Thanks; that's a possible indication that something is wrong, but the fact subsequent backups seem to be occurring uneventfully then I'd tend not to be concerned. Perhaps the external drive "goes to sleep" and isn't waking fast enough for TM and it gives up prematurely, or perhaps its power became momentarily interrupted in the middle of the night, but those are merely guesses.
Your first priority ought to obtain an additional backup device and start an additional, redundant TM backup, assuming you don't have one already. It does not need to be connected simultaneously, nor does it have to be as large as your existing one, but it can be. TM will back up to as many devices as it has available.
The reason for that recommendation is to address the possibility the 6TB external drive is beginning to fail. One and only one backup doesn't comprise a robust backup strategy for the simple reason drives can fail at any time, sometimes without warning.
The fact it's 90% full does not bear on the problem at all. It's normal and not a concern. Every TM backup volume will eventually approach (but not quite reach) 100% capacity, after which will begin to delete old backups. At the other extreme, bear in mind TM guarantees an absolute minimum of one and only one backup that it will never delete. A 6 TB backup drive is likely to contain many more. Since most Macs don't have anywhere near that amount of internal storage I'd be surprised if TM were to inform you it could not back up due to insufficient space. That's a different dialog than the one you described. If that were to occur, the reason is usually the presence of other files, such as Time Machine backups of other Macs.
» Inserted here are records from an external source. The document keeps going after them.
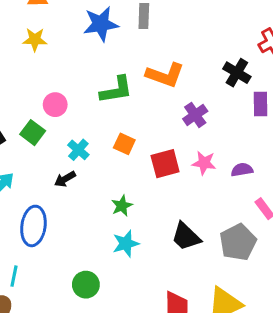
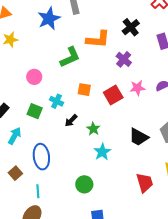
black cross: (237, 73) -> (131, 27), moved, turned 36
green square: (33, 133) -> (35, 111), moved
black arrow: (65, 179) -> (71, 121), moved

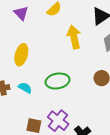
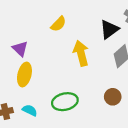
purple triangle: (21, 13) -> (20, 49), moved

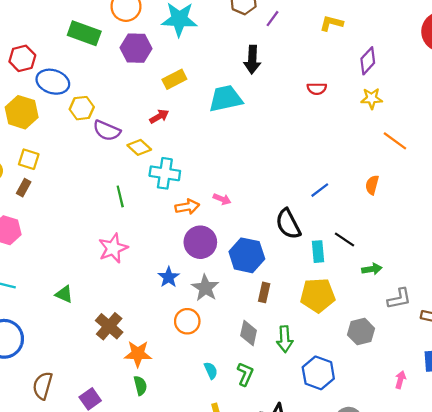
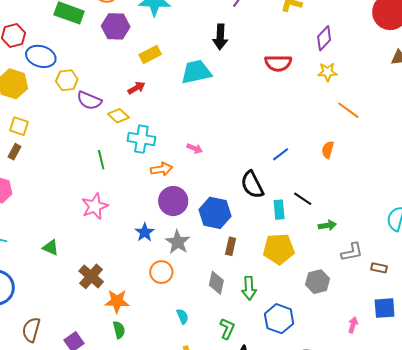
red semicircle: (317, 89) -> (278, 63), size x1.5
pink arrow: (222, 199) -> (195, 148), moved
green L-shape: (245, 374) -> (227, 329), moved

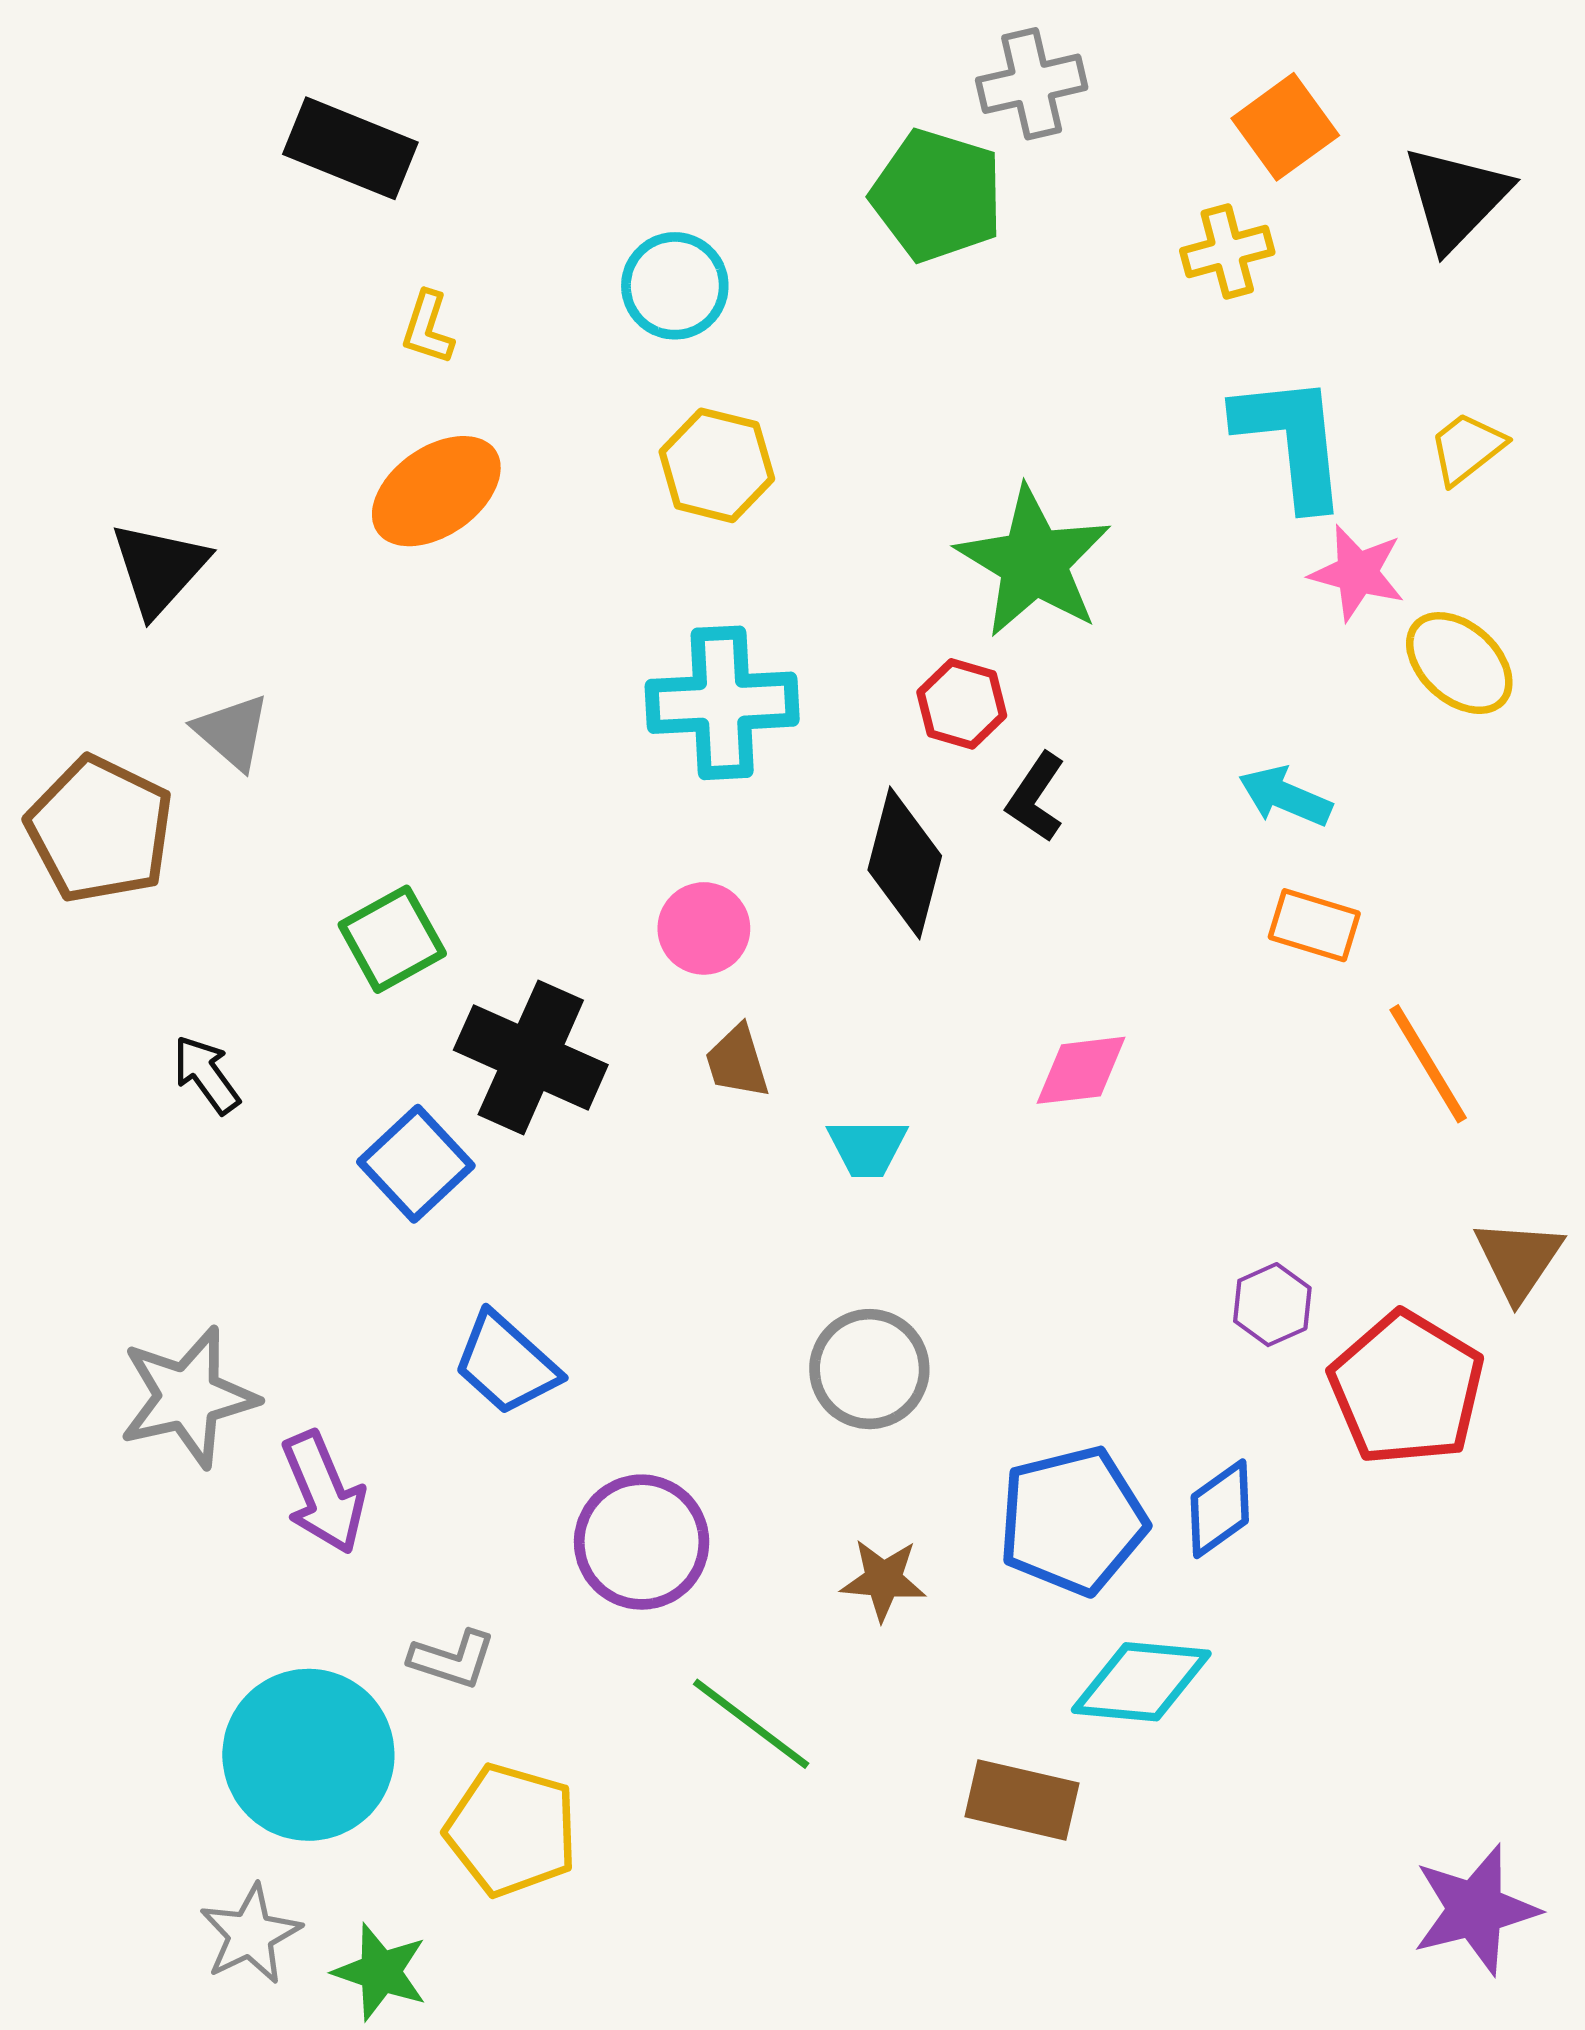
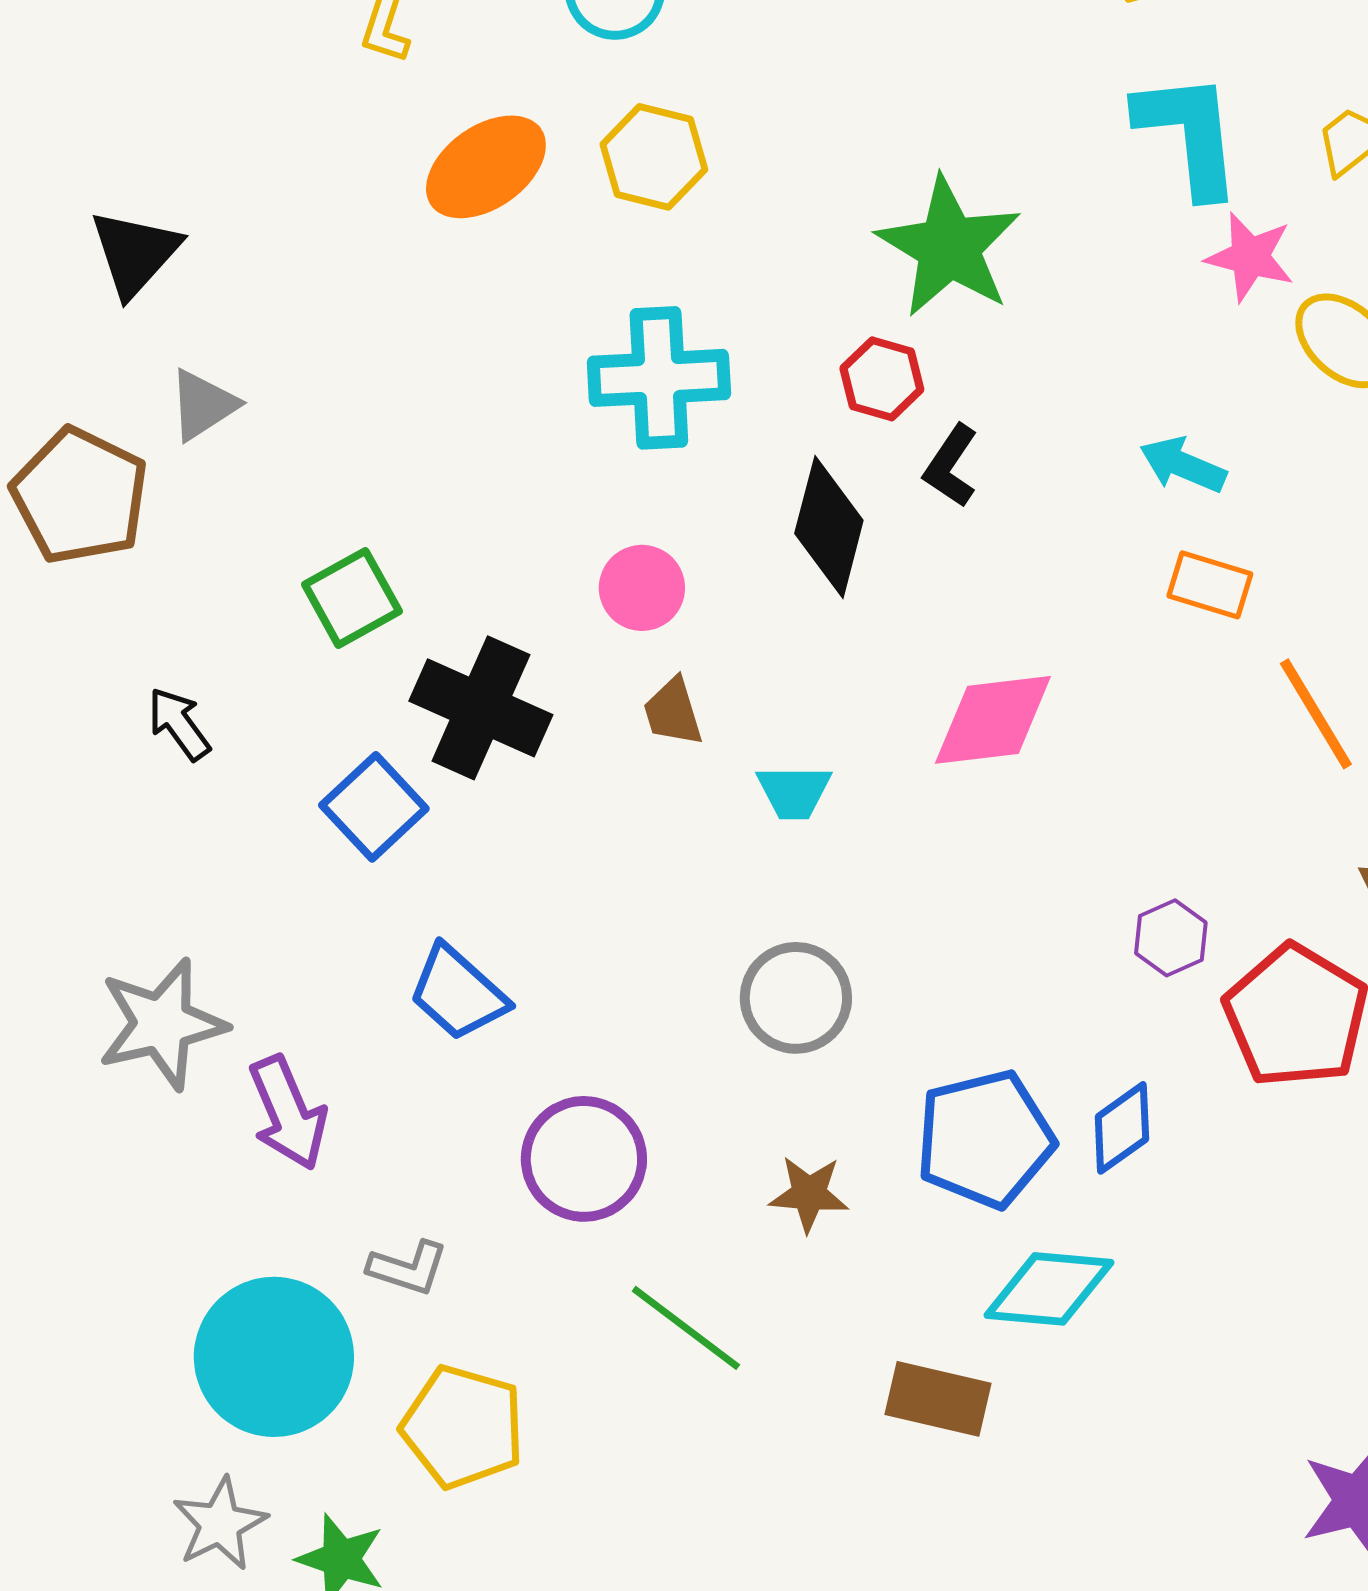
orange ellipse: (436, 491) -> (486, 167), moved
gray triangle: (232, 732) -> (203, 405), turned 46
pink diamond: (1081, 1070) -> (993, 720), size x1.4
Possible that option was deleted in OS 10.15.1 or something earlier?
It's possible. I'm not at a Catalina-running Mac right now I can't be sure if that option remains available or not. Personally I don't think it's very useful anyway, and probably only caused unjustified concern. Time Machine's Preferences already shows the time period each backup device contains, whereas often cryptically worded dialog boxes are easily misinterpreted. That misinterpretation sometimes leads people to doing things they shouldn't do... such as manually deleting files using the Finder in a misguided effort to create more space on their own. You can do that, but there are a lot of caveats, and it takes a very very long time. I strongly recommend not doing it.